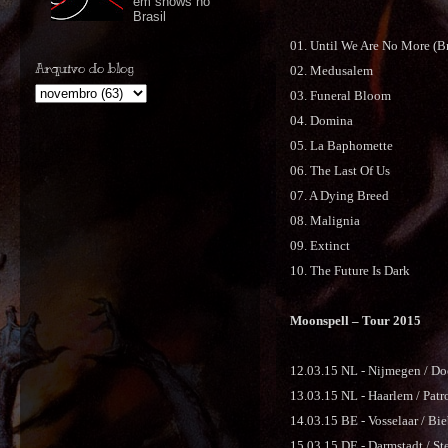
em shows no
Brasil
01. Until We Are No More (B
Arquivo do blog
02. Medusalem
03. Funeral Bloom
04. Domina
05. La Baphomette
06. The Last Of Us
07. A Dying Breed
08. Malignia
09. Extinct
10. The Future Is Dark
Moonspell – Tour 2015
12.03.15 NL - Nijmegen / Do
13.03.15 NL - Haarlem / Patr
14.03.15 BE - Vosselaar / Bi
15.03.15 DE - Darmstadt / St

--------------------------------

TASK TO CARRY OUT
The copy must reproduce the listing above verbatim and contain no pictures.

PROBLEM SOLUTION
em shows no
Brasil
01. Until We Are No More (B
Arquivo do blog
02. Medusalem
03. Funeral Bloom
04. Domina
05. La Baphomette
06. The Last Of Us
07. A Dying Breed
08. Malignia
09. Extinct
10. The Future Is Dark
Moonspell – Tour 2015
12.03.15 NL - Nijmegen / Do
13.03.15 NL - Haarlem / Patr
14.03.15 BE - Vosselaar / Bi
15.03.15 DE - Darmstadt / St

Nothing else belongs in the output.